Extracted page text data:

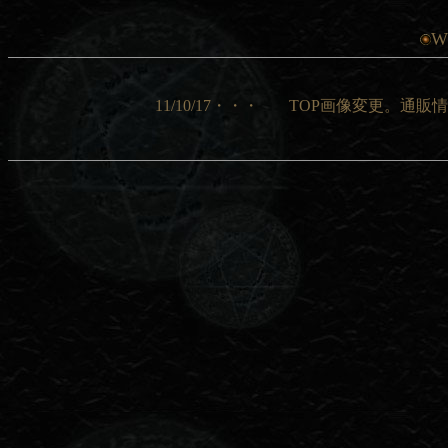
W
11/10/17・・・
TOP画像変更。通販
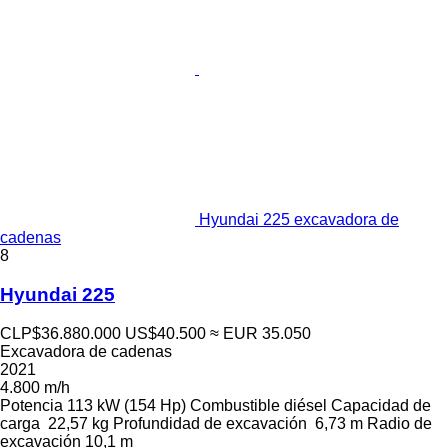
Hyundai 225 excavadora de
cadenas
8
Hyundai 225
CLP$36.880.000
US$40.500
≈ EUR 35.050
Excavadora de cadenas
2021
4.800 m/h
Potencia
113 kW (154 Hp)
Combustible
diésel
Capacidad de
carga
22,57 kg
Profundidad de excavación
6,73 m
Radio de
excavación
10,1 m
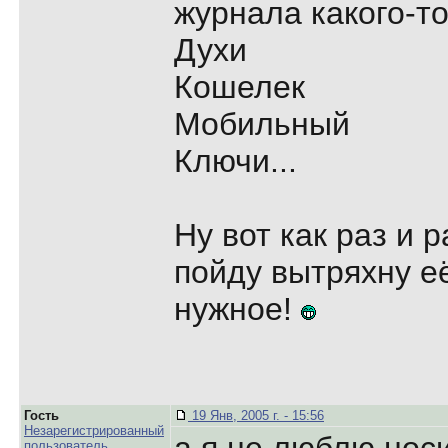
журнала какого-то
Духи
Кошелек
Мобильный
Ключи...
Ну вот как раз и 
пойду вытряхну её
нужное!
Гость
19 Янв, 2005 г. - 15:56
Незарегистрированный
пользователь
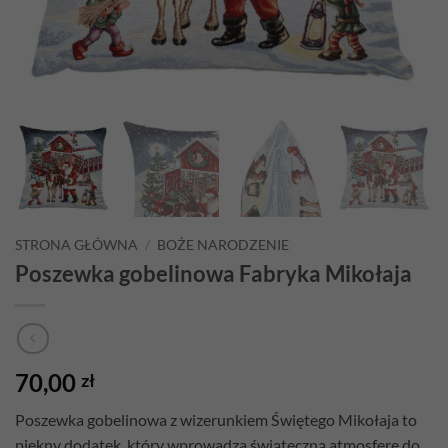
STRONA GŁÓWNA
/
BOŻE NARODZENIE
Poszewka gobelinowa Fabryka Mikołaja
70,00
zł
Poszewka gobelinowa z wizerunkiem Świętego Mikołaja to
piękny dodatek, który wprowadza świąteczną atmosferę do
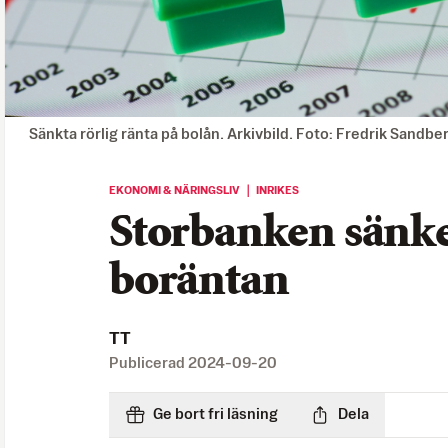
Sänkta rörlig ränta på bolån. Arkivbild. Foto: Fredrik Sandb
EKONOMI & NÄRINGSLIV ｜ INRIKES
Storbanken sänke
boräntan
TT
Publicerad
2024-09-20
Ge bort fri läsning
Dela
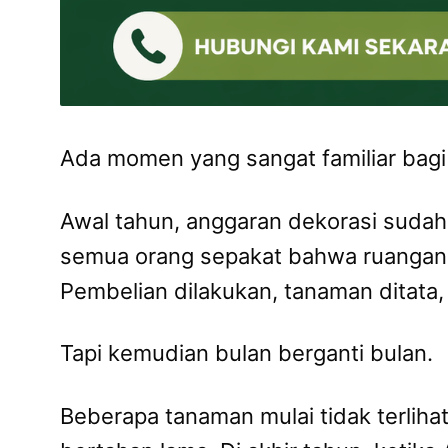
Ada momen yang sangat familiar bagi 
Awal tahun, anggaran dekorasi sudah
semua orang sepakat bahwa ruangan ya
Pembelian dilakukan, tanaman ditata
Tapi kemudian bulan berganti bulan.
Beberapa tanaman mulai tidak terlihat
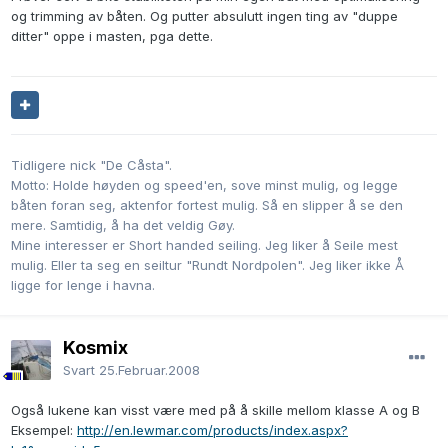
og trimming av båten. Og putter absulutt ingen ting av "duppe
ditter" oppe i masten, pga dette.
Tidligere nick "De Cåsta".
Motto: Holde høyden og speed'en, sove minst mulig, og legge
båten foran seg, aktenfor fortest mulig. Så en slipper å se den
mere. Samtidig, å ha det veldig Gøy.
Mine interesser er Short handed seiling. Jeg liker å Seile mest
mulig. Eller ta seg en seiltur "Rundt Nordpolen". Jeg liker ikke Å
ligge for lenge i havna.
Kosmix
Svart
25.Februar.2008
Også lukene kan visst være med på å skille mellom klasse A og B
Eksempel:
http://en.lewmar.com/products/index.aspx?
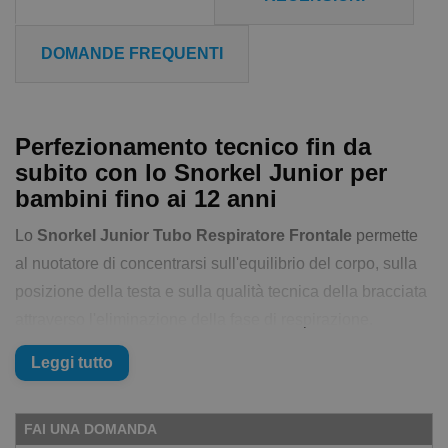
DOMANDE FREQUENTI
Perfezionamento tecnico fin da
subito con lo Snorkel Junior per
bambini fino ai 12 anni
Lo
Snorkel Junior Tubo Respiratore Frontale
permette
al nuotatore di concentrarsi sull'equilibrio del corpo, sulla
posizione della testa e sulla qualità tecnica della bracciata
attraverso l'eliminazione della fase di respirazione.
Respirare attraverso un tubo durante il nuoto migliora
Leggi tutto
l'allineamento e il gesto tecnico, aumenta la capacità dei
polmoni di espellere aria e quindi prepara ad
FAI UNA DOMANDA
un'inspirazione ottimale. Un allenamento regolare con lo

WORK INSTRUCTION: Return each record exactly as given, excluding any image.

SOLUTION BELOW:
W
11/10/17・・・
TOP画像変更。通販
Hyundai 225 excavadora de
cadenas
8
Hyundai 225
CLP$36.880.000
US$40.500
≈ EUR 35.050
Excavadora de cadenas
2021
4.800 m/h
Potencia
113 kW (154 Hp)
Combustible
diésel
Capacidad de
carga
22,57 kg
Profundidad de excavación
6,73 m
Radio de
excavación
10,1 m
журнала какого-то
Духи
Кошелек
Мобильный
Ключи...
Ну вот как раз и 
пойду вытряхну её
нужное!
Гость
19 Янв, 2005 г. - 15:56
Незарегистрированный
пользователь
STRONA GŁÓWNA
/
BOŻE NARODZENIE
Poszewka gobelinowa Fabryka Mikołaja
70,00
zł
Poszewka gobelinowa z wizerunkiem Świętego Mikołaja to
piękny dodatek, który wprowadza świąteczną atmosferę do
Sänkta rörlig ränta på bolån. Arkivbild. Foto: Fredrik Sandb
EKONOMI & NÄRINGSLIV ｜ INRIKES
Storbanken sänke
boräntan
TT
Publicerad
2024-09-20
Ge bort fri läsning
Dela
Ada momen yang sangat familiar bagi 
Awal tahun, anggaran dekorasi sudah
semua orang sepakat bahwa ruangan ya
Pembelian dilakukan, tanaman ditata
Tapi kemudian bulan berganti bulan.
Beberapa tanaman mulai tidak terlihat
og trimming av båten. Og putter absulutt ingen ting av "duppe
ditter" oppe i masten, pga dette.
Tidligere nick "De Cåsta".
Motto: Holde høyden og speed'en, sove minst mulig, og legge
båten foran seg, aktenfor fortest mulig. Så en slipper å se den
mere. Samtidig, å ha det veldig Gøy.
Mine interesser er Short handed seiling. Jeg liker å Seile mest
mulig. Eller ta seg en seiltur "Rundt Nordpolen". Jeg liker ikke Å
ligge for lenge i havna.
Kosmix
Svart
25.Februar.2008
Også lukene kan visst være med på å skille mellom klasse A og B
Eksempel:
http://en.lewmar.com/products/index.aspx?
DOMANDE FREQUENTI
Perfezionamento tecnico fin da
subito con lo Snorkel Junior per
bambini fino ai 12 anni
Lo
Snorkel Junior Tubo Respiratore Frontale
permette
al nuotatore di concentrarsi sull'equilibrio del corpo, sulla
posizione della testa e sulla qualità tecnica della bracciata
attraverso l'eliminazione della fase di respirazione.
Respirare attraverso un tubo durante il nuoto migliora
Leggi tutto
l'allineamento e il gesto tecnico, aumenta la capacità dei
polmoni di espellere aria e quindi prepara ad
FAI UNA DOMANDA
un'inspirazione ottimale. Un allenamento regolare con lo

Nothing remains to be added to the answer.